O valor de mercado da frota mundial está atualmente próximo de USD 1,3 biliões, ou menos da metade do valor de mercado da Apple. A frota consiste em cerca de 108.000 navios, pertencentes a mais de 27.000 proprietários, significando que o proprietário médio controla três a quatro navios. Alguns players são consideravelmente maiores; no entanto, poucos – se é que algum – possuem uma posição que lhes permita inovar significativamente a sua oferta de mercado. Métricas de desempenho ambiental precisam de ser incluídas nos contratos comerciais para permitir que os operadores mais eficientes em termos energéticos beneficiem financeiramente das emissões que reduzem.
- NOVA FONTE DE RECEITA
Para impulsionar a mudança e aproveitar o potencial inexplorado de eficiência energética, é necessário incorporar os orçamentos de combustível nos contratos comerciais que orientam as decisões comerciais. Quando os orçamentos de combustível se tornarem parte do quadro contratual, será possível introduzir uma fonte adicional de receita para os operadores. Ao permitir que esses orçamentos determinem o pagamento do combustível da viagem e que os operadores reembolsem o valor do combustível não consumido, estes serão incentivados a otimizar as operações ao máximo. O desempenho inferior representará um custo adicional, pois o contrato não cobrirá o consumo de combustível acima do orçamento. O elevado desempenho aumentará o retorno dos operadores sobre o capital investido, uma vez que o valor do combustível não utilizado será um ganho decorrente do contrato. O combustível não consumido tornar-se-á um incentivo financeiro que recompensará investimentos em melhorias de economia de energia. Ao “apertar” os orçamentos de combustível anualmente, será possível orientar a indústria em direção às metas climáticas”.

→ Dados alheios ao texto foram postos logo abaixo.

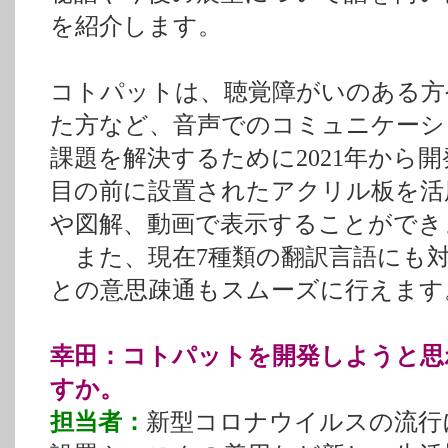
を紹介します。
コトパットは、聴覚障がいのある方
た方など、音声でのコミュニケーシ
課題を解決するために2021年から
目の前に設置されたアクリル板を活
や図解、動画で表示することができ
また、現在7種類の翻訳言語にも対
との意思疎通もスムーズに行えます
幸田：コトパットを開発しようと思
すか。
担当者：
新型コロナウイルスの流行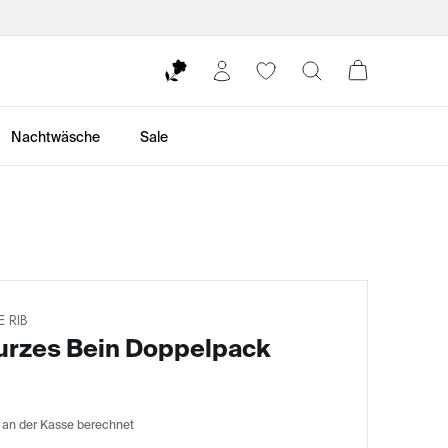
Nachtwäsche
Sale
 RIB
kurzes Bein Doppelpack
 an der Kasse berechnet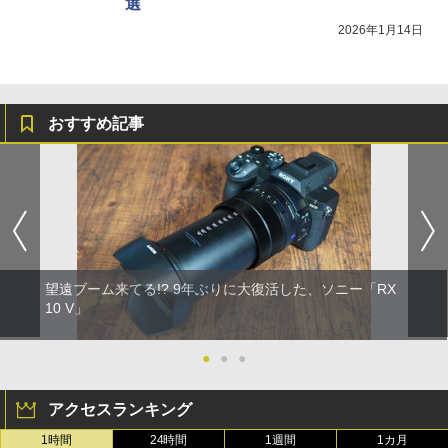
選
2026年1月14日
おすすめ記事
望遠ブーム来てる!? 9年ぶりに大復活した、ソニー「RX
10 V」
●
●
●
アクセスランキング
1時間
24時間
1週間
1カ月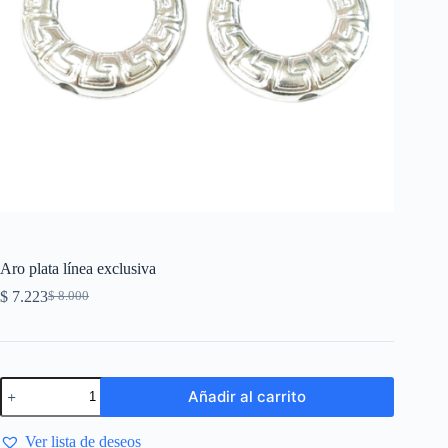
Aro plata línea exclusiva
$
7.223
$
8.000
Añadir al carrito
Ver lista de deseos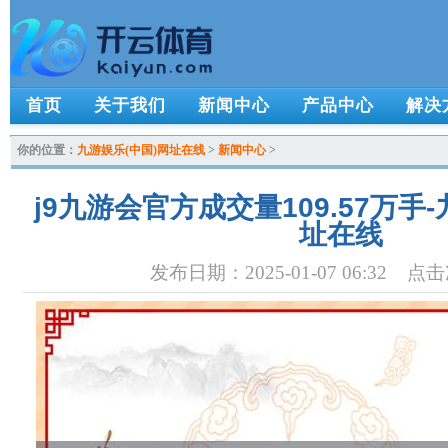
首页
关于我们
新闻中心
产品中心
解决
你的位置：
九游娱乐(中国)网址在线
>
新闻中心
>
j9九游会官方成交量109.57万手
址在线
发布日期：2025-01-07 06:32 点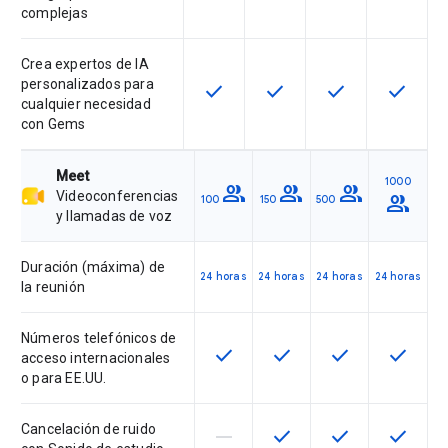
complejas
Crea expertos de IA
personalizados para
check
check
check
check
Esta función está disponible en e
Esta función está disponi
Esta función está
Esta fun
cualquier necesidad
con Gems
Meet
1000
group
group
group
Videoconferencias
group
100
150
500
y llamadas de voz
Duración (máxima) de
24 horas
24 horas
24 horas
24 horas
la reunión
Números telefónicos de
check
check
check
check
Esta función está disponible en 
Esta función está dispon
Esta función est
Esta fun
acceso internacionales
o para EE.UU.
Cancelación de ruido
horizontal_rule
check
check
check
Esta función no está disponible 
Esta función está dispon
Esta función est
Esta fun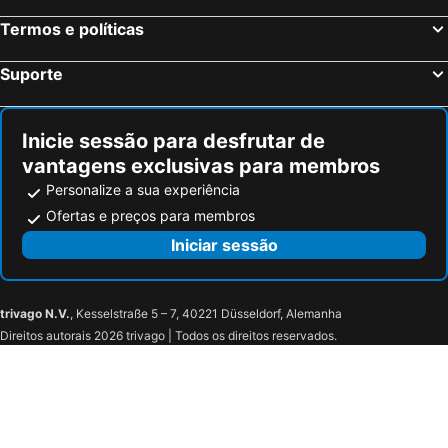
Fürfeld, bed and breakfasts
Mutterstadt, bed and breakfasts
Termos e políticas
Gleisweiler, bed and breakfasts
Alzey, bed and breakfasts
Mörlenbach, bed and breakfasts
Waghäusel, bed and breakfasts
Suporte
Hockenheim, bed and breakfasts
Albersweiler, bed and breakfasts
Inicie sessão para desfrutar de
vantagens exclusivas para membros
Personalize a sua experiência
Ofertas e preços para membros
Iniciar sessão
trivago N.V.
, Kesselstraße 5 – 7, 40221 Düsseldorf, Alemanha
Direitos autorais 2026 trivago | Todos os direitos reservados.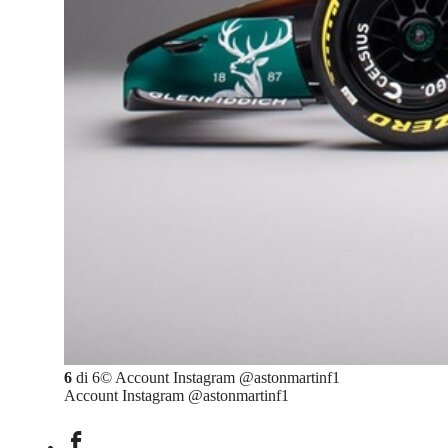
6
di
6
©
Account Instagram @astonmartinf1
Account Instagram @astonmartinf1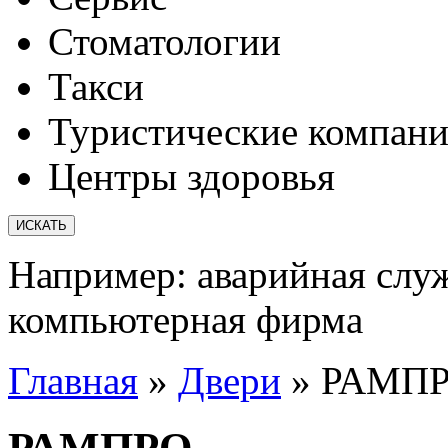
Стоматологии
Такси
Туристические компан
Центры здоровья
Например:
аварийная слу
компьютерная фирма
Главная
»
Двери
»
РАМП
РАМПРО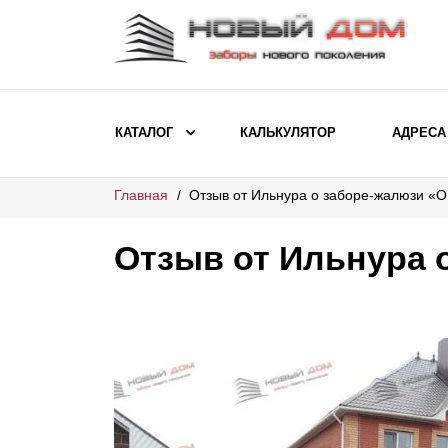
КАТАЛОГ
КАЛЬКУЛЯТОР
АДРЕСА
Главная
Отзыв от Ильнура о заборе-жалюзи «
ВЫБОР ПО МОДЕЛИ
Заборы Ранчо
Отзыв от Ильнура 
Заборы Хай-тек
Заборы Классика
Заборы Жалюзи
ВЫБОР ПО НАЗНАЧЕНИЮ
Заборы и ограждения для детских
садов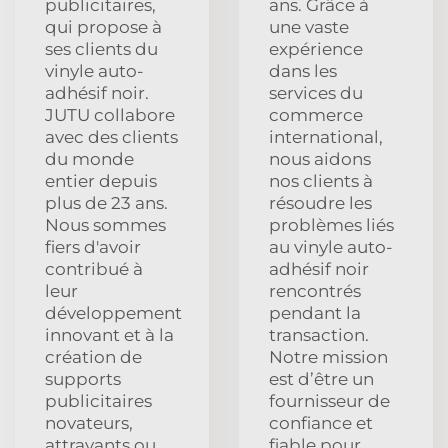
publicitaires,
ans. Grâce à
qui propose à
une vaste
ses clients du
expérience
vinyle auto-
dans les
adhésif noir.
services du
JUTU collabore
commerce
avec des clients
international,
du monde
nous aidons
entier depuis
nos clients à
plus de 23 ans.
résoudre les
Nous sommes
problèmes liés
fiers d'avoir
au vinyle auto-
contribué à
adhésif noir
leur
rencontrés
développement
pendant la
innovant et à la
transaction.
création de
Notre mission
supports
est d’être un
publicitaires
fournisseur de
novateurs,
confiance et
attrayants ou
fiable pour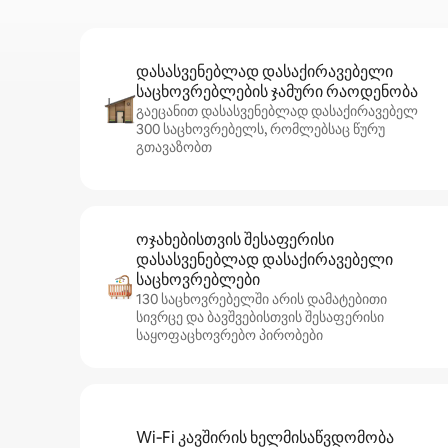
დასასვენებლად დასაქირავებელი
საცხოვრებლების ჯამური რაოდენობა
გაეცანით დასასვენებლად დასაქირავებელ
300 საცხოვრებელს, რომლებსაც წურუ
გთავაზობთ
ოჯახებისთვის შესაფერისი
დასასვენებლად დასაქირავებელი
საცხოვრებლები
130 საცხოვრებელში არის დამატებითი
სივრცე და ბავშვებისთვის შესაფერისი
საყოფაცხოვრებო პირობები
Wi‑Fi კავშირის ხელმისაწვდომობა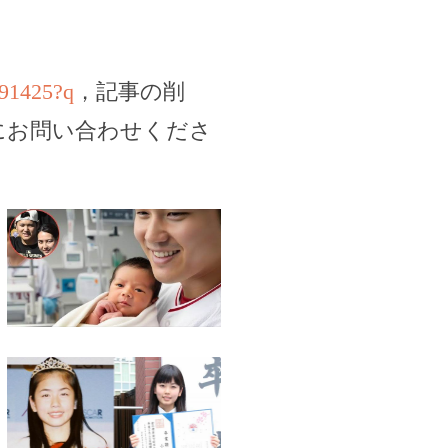
191425?q
，記事の削
にお問い合わせくださ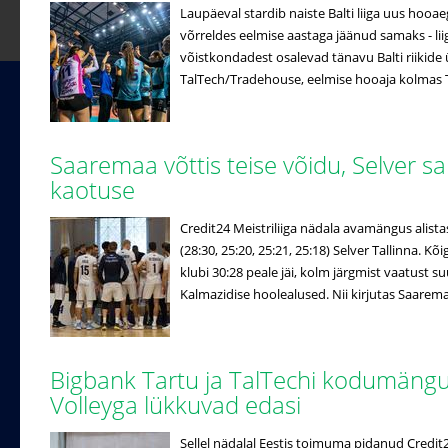
Laupäeval stardib naiste Balti liiga uus hooa
võrreldes eelmise aastaga jäänud samaks - lii
võistkondadest osalevad tänavu Balti riikide ü
TalTech/Tradehouse, eelmise hooaja kolmas Ta
Saaremaa võttis teise võidu, Selver s
kaotuse
Credit24 Meistriliiga nädala avamängus alista
(28:30, 25:20, 25:21, 25:18) Selver Tallinna. 
klubi 30:28 peale jäi, kolm järgmist vaatust 
Kalmazidise hoolealused. Nii kirjutas Saaremaa 
Bigbank Tartu ja TalTechi kodumän
Volleyga lükkuvad edasi
Sellel nädalal Eestis toimuma pidanud Credi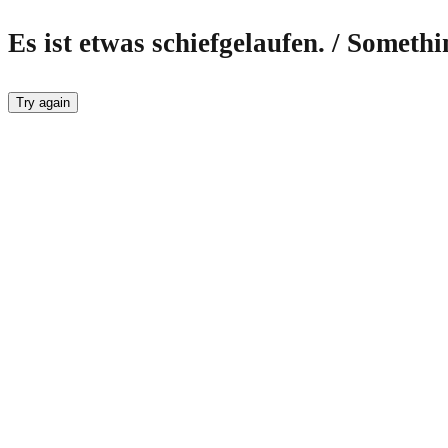
Es ist etwas schiefgelaufen. / Someth
Try again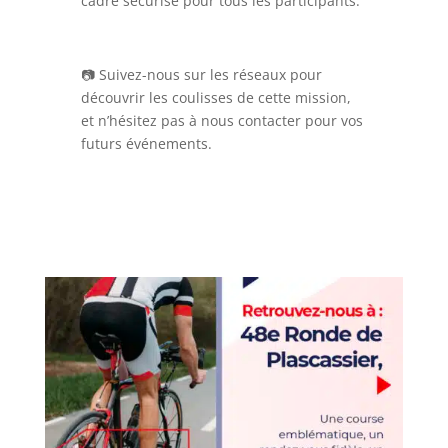
cadre sécurisé pour tous les participants.
📷 Suivez-nous sur les réseaux pour
découvrir les coulisses de cette mission,
et n’hésitez pas à nous contacter pour vos
futurs événements.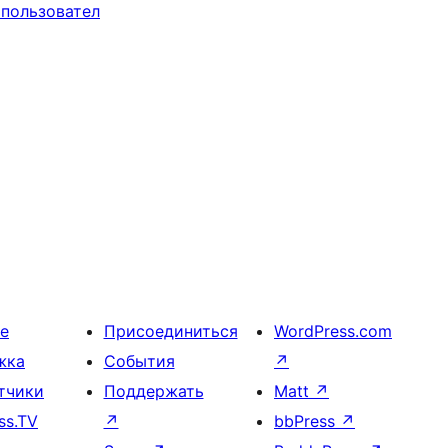
 пользовател
е
Присоединиться
WordPress.com
жка
События
↗
тчики
Поддержать
Matt
↗
ss.TV
↗
bbPress
↗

O modelo de negócio do transporte marítimo e, em particular do armador, vai ter de mudar. Diz-nos Martin Stopford[iv], economista e autor do livro “Maritime Economics”:
- “O transporte marítimo é um negócio orientado pelo mercado com uma notável capacidade de adaptação. O segredo do negócio é estar sempre à frente, adotar os avanços tecnológicos e manter-se flexível perante as incertezas geopolíticas e económicas. “
- “Se olharmos para a história da indústria marítima verificamos que nada acontece de um dia para o outro. Levou cerca de 50 anos desde a invenção do primeiro motor a vapor até se conseguir algo que pudesse ser vagamente considerado um navio a vapor capaz de operar globalmente. E demorou mais 50 anos para se chegar a uma versão realmente eficiente desse navio. Depois, entrámos na era do diesel. Veja-se por exemplo a contentorização. Começou em 1956 e só nos anos noventa se tornou uma força substancial no negócio. Portanto, não acho que possamos esperar mudanças de um dia para o outro”.
[i] ClassNK Alternative Fuels Insight, Maio 2024.
https://download.classnk.or.jp/documents/ClassNKAlternativeFuelsInsight_e.pdf
[ii] Densidade energética (ou conteúdo energético) refere-se à quantidade de energia armazenada num determinado volume ou massa de um combustível ou substância. Ela é uma medida crucial para avaliar a eficiência de diferentes combustíveis, especialmente no contexto da indústria de transportes e energia.
[iii] Shipping Market Review – maio 2024.
https://skibskredit.dk/wp-content/uploads/2024/03/shipping-market-review-may-2024.pdf
[iv] DNV, Transcrição do videocast “From crisis to opportunity – shipping in the disruptive era”.